Syndax Pharmaceuticals, Inc. announced the presentation of positive data from the pivotal AUGMENT-101 trial in pediatric patients with relapsed/refractory (R/R) KMT2A-rearranged (KMT2Ar) acute myeloid leukemia (AML) and acute lymphoid leukemia (ALL) treated with revumenib, a first-in-class menin inhibitor. The pediatric data was featured in a Plenary Session titled "Pivotal Phase 2 Results of AUGMENT-101 for Revumenib in KMT2Ar Acute Leukemia: Pediatric Experience" at the 2024 American Society of Pediatric Hematology/Oncology (ASPHO) Conference held April 3 ? 6, 2024 in Seattle, Washington.

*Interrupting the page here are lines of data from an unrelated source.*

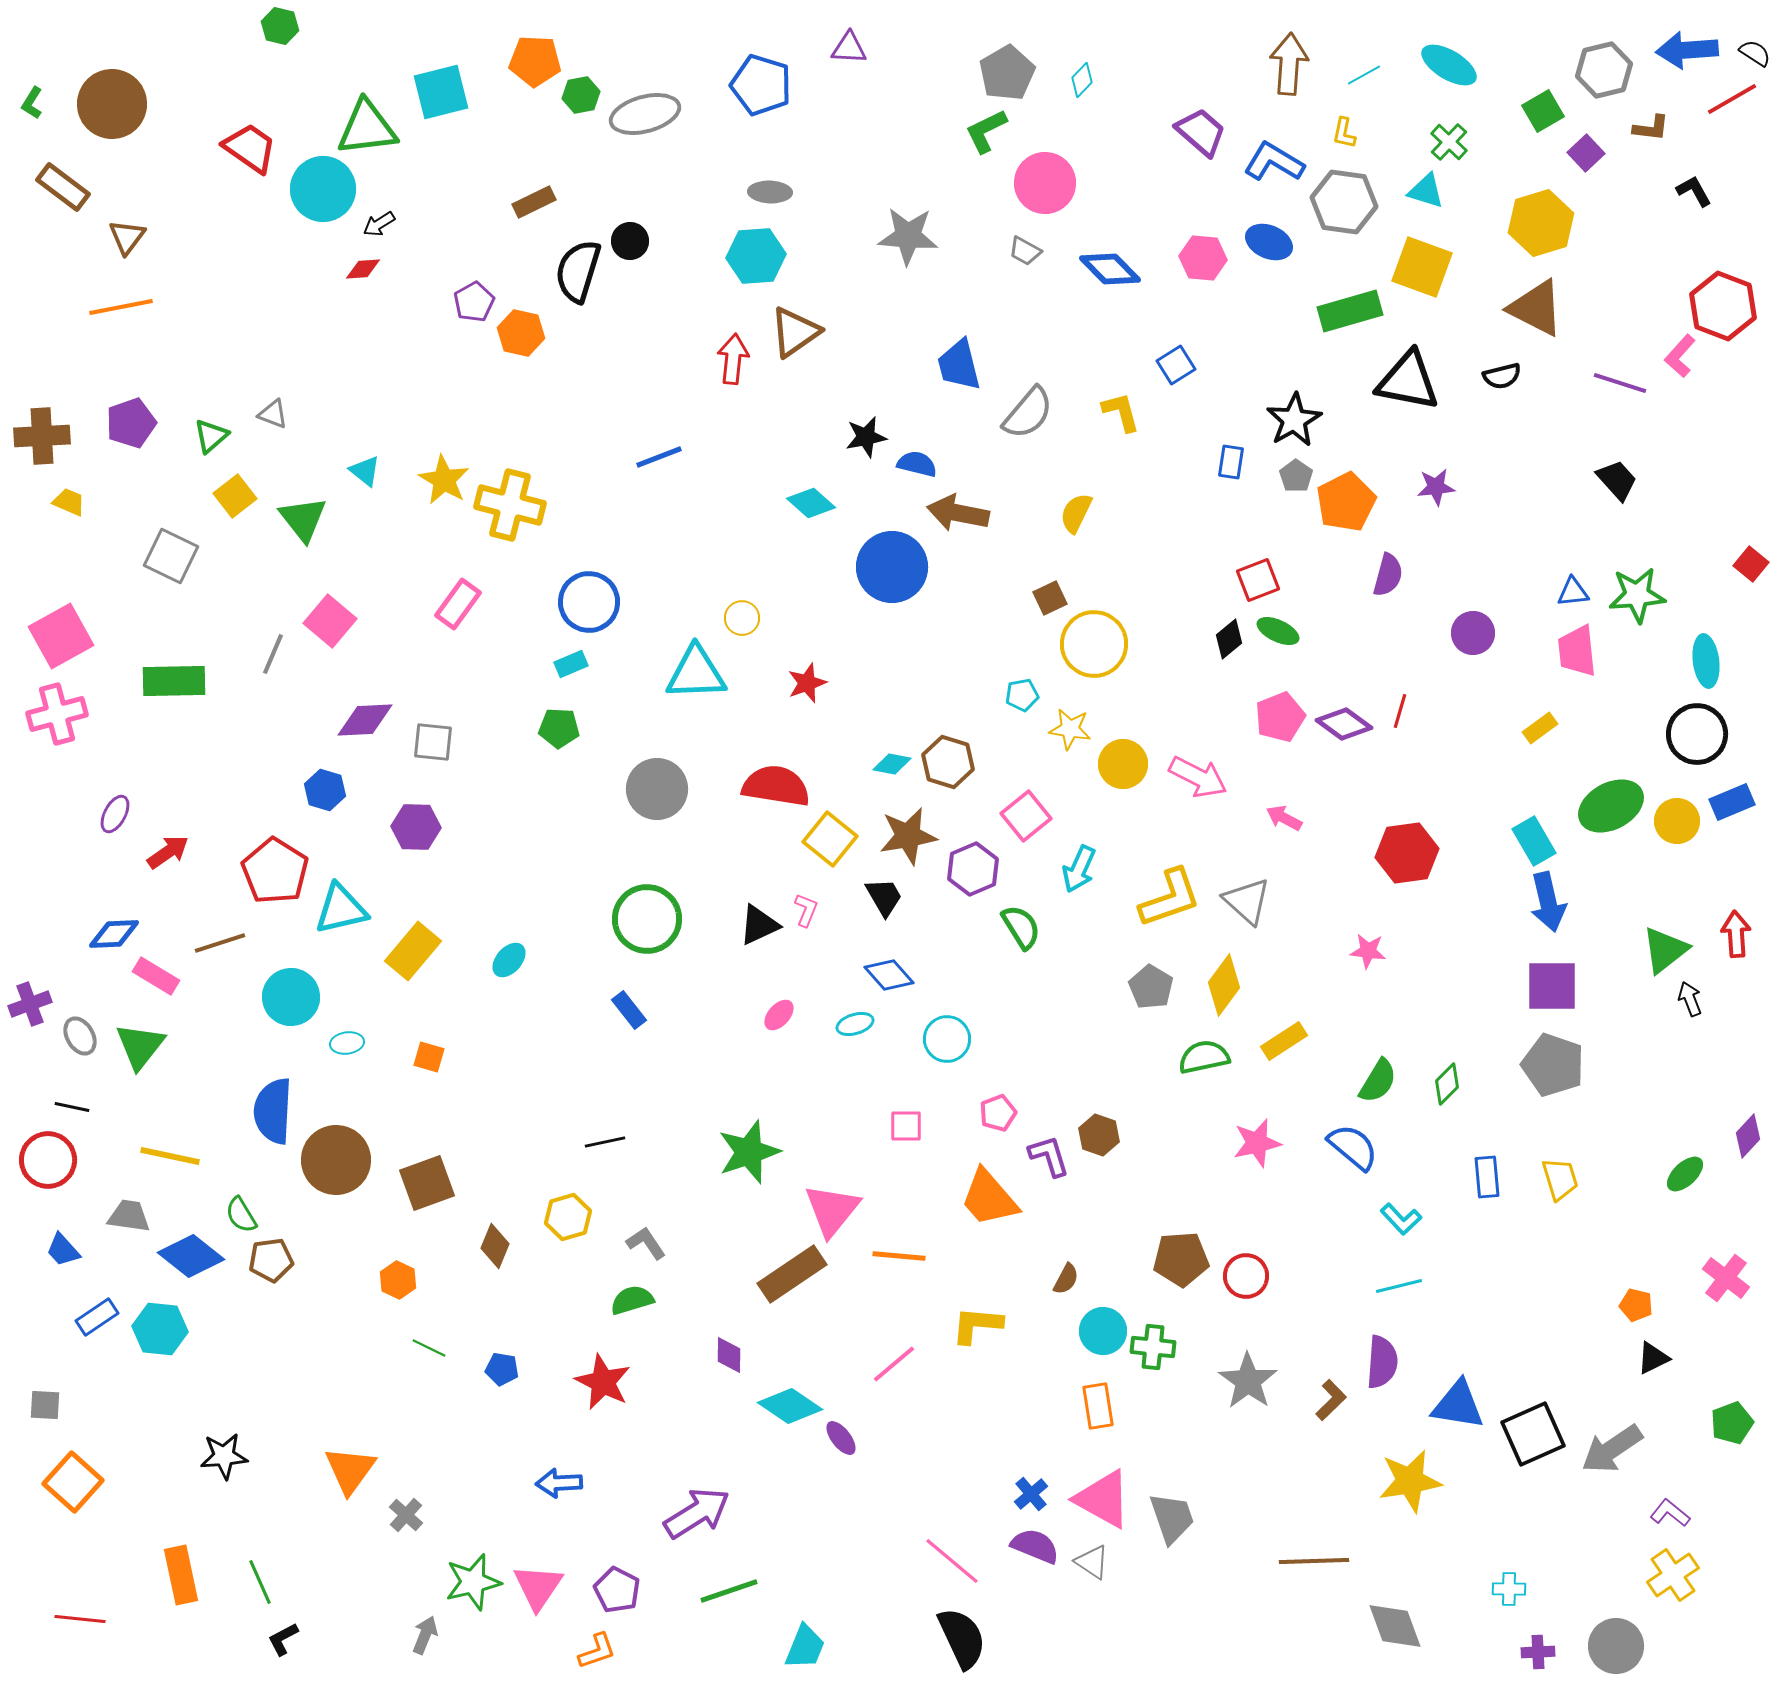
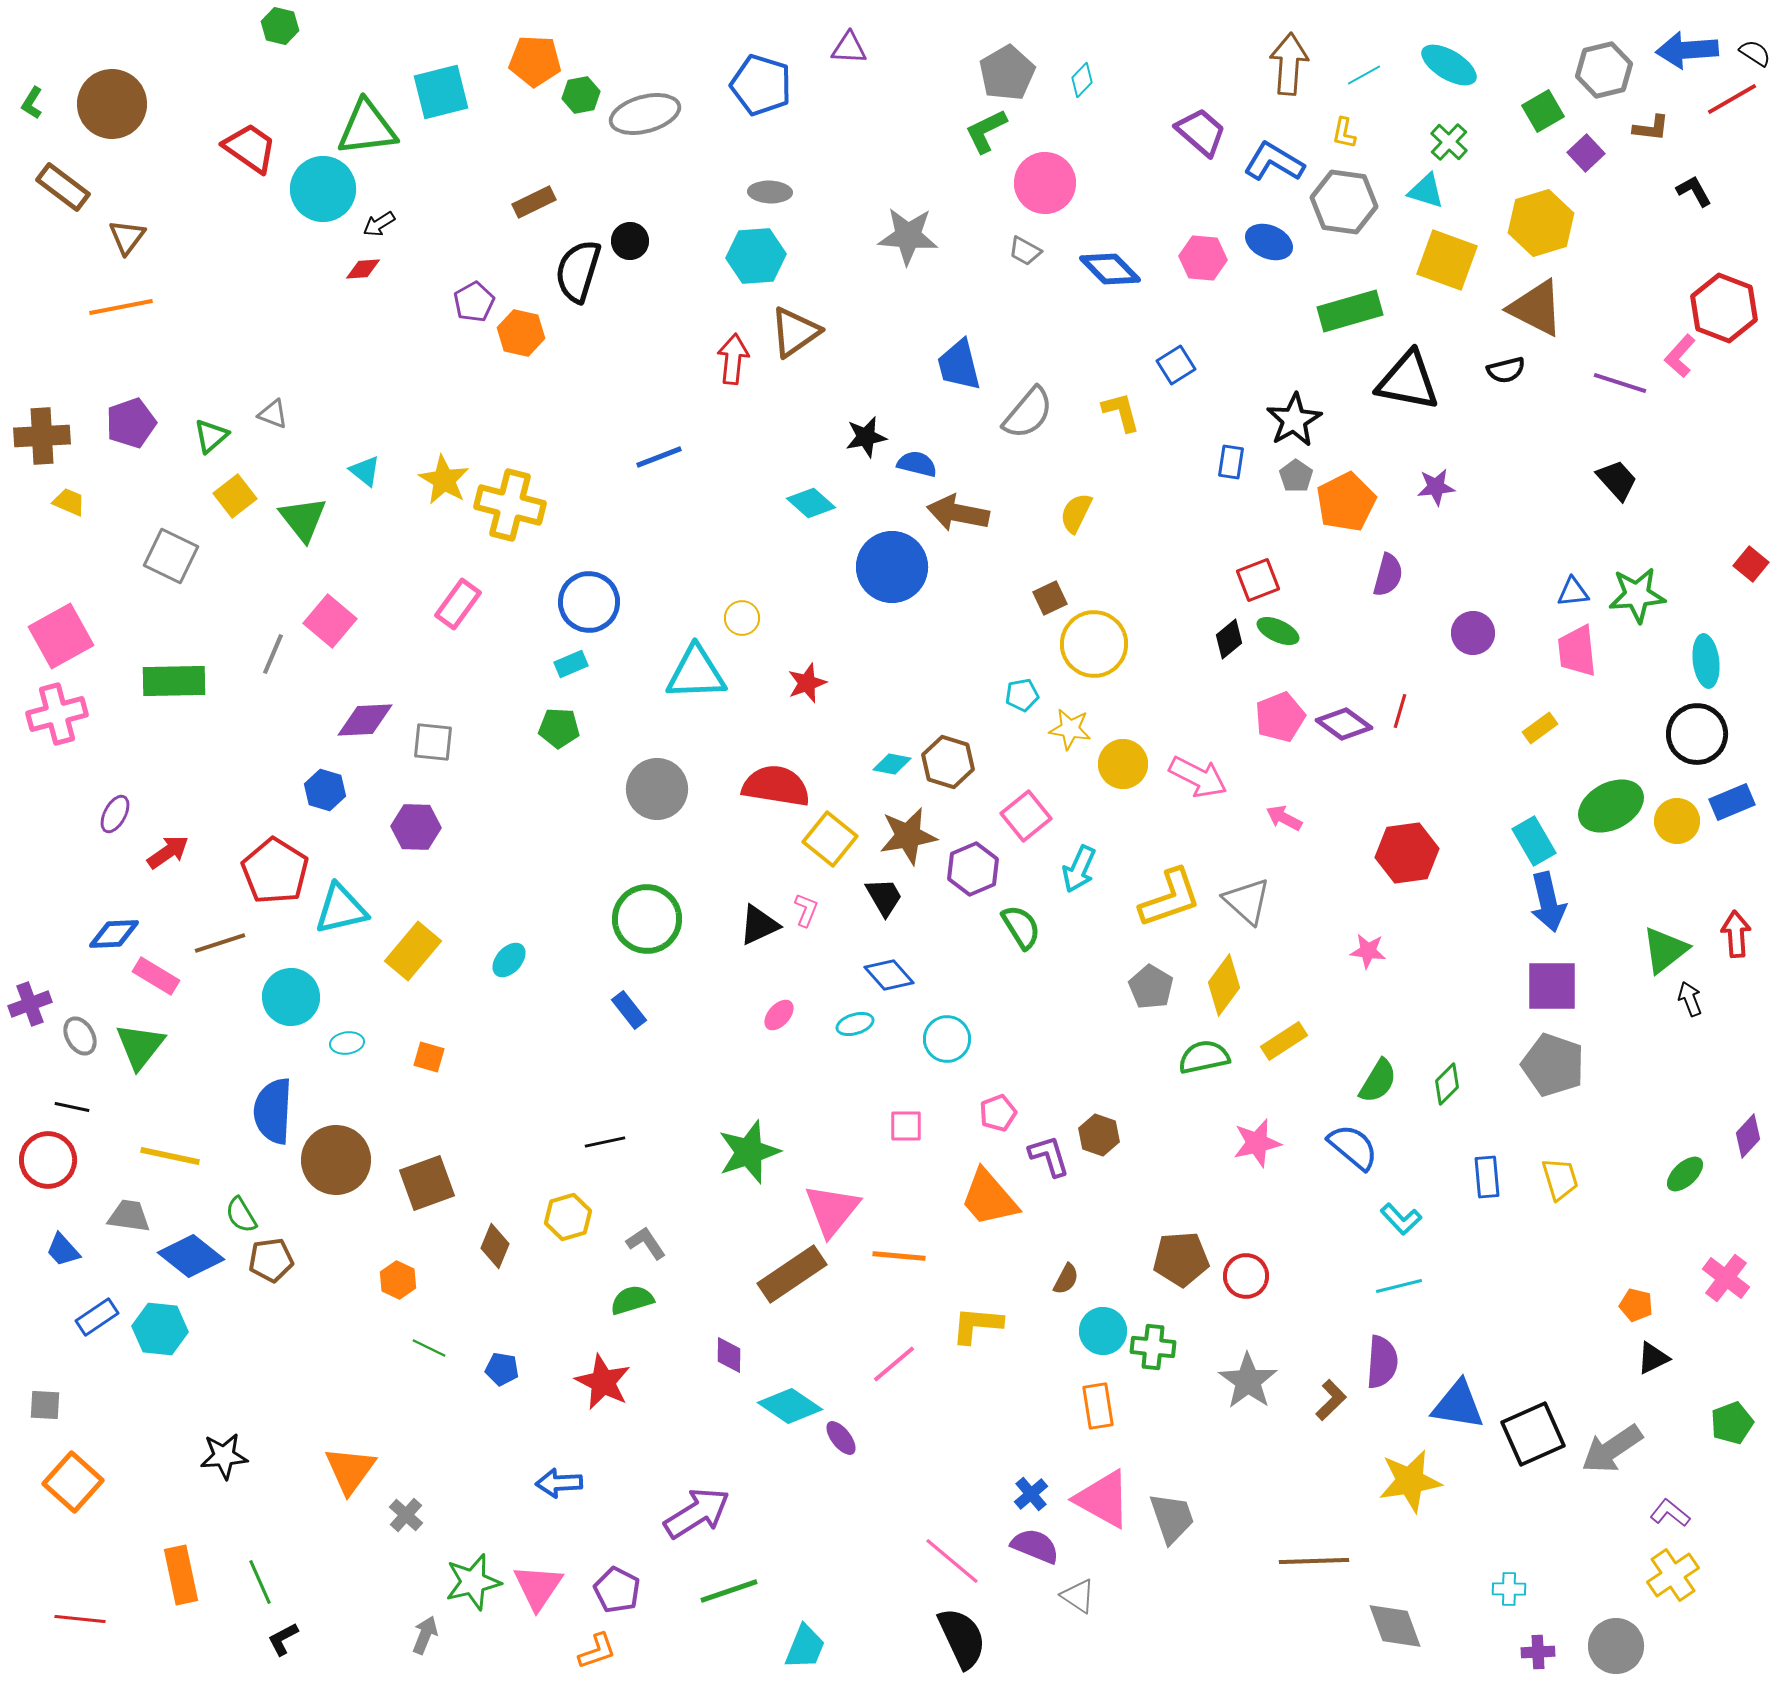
yellow square at (1422, 267): moved 25 px right, 7 px up
red hexagon at (1723, 306): moved 1 px right, 2 px down
black semicircle at (1502, 376): moved 4 px right, 6 px up
gray triangle at (1092, 1562): moved 14 px left, 34 px down
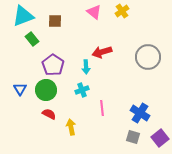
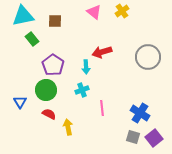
cyan triangle: rotated 10 degrees clockwise
blue triangle: moved 13 px down
yellow arrow: moved 3 px left
purple square: moved 6 px left
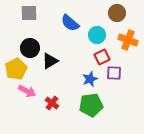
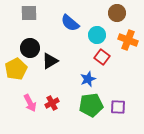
red square: rotated 28 degrees counterclockwise
purple square: moved 4 px right, 34 px down
blue star: moved 2 px left
pink arrow: moved 3 px right, 12 px down; rotated 36 degrees clockwise
red cross: rotated 24 degrees clockwise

The presented data include efficacy and safety findings for pediatric patients with R/R KMT2Ar acute leukemia from the pivotal Phase 2 portion of the AUGMENT-101 study. Of the 57 patients enrolled in AUGMENT-101 with central confirmation of their KMT2Ar status and sufficient follow-up to be included in the efficacy-evaluable population, 13 (23%) were less than 18 years old with a median age of 5 years. The pediatric patients were heavily pretreated with a median of 4 prior lines of therapy including 8 (62%) that received prior venetoclax, 2 (15%) that received CAR-T and 6 (46%) that received prior hematopoietic stem cell transplant (HSCT).

In this population, the complete remission (CR) or CR with partial hematological recovery (CRh) rate was 23% (3/13; 95% CI: 5.0, 53.8), with a median time to CR or CRh of 2.3 months (95% CI: 1.0, 3.9). The overall response rate1 was 46% (6/13), and the composite response rate2 (CRc) was 39% (5/13). Sixty percent (3/5) of CRc patients achieved minimal residual disease negative status.

The median overall survival was 6.9 months (95% CI, 2.3?not reached). Four (67%) of the 6 patients who achieved an overall response underwent HSCT, two of whom did not achieve a CR or CRh prior to transplant. Half (2/4) of the patients who underwent HSCT received post-transplant maintenance with revumenib and had been in remission for 6 and 9 months at the time of the July 24, 2023 data cutoff.

Revumenib was well-tolerated, and the safety profile was consistent with the Company's previously reported data. In the safety-evaluable patient population, Grade 3 or greater treatment-related adverse events that occurred in greater than 10% of patients included febrile neutropenia (13%; 3/23) and decreased neutrophil count (13%; 3/23). Grade 3 or greater differentiation syndrome was observed in 9% (2/23) of patients and Grade 3 QTc prolongation was observed in 4% (1/23) of patients.

No treatment-related discontinuations or dose reductions due to adverse events occurred in the trial.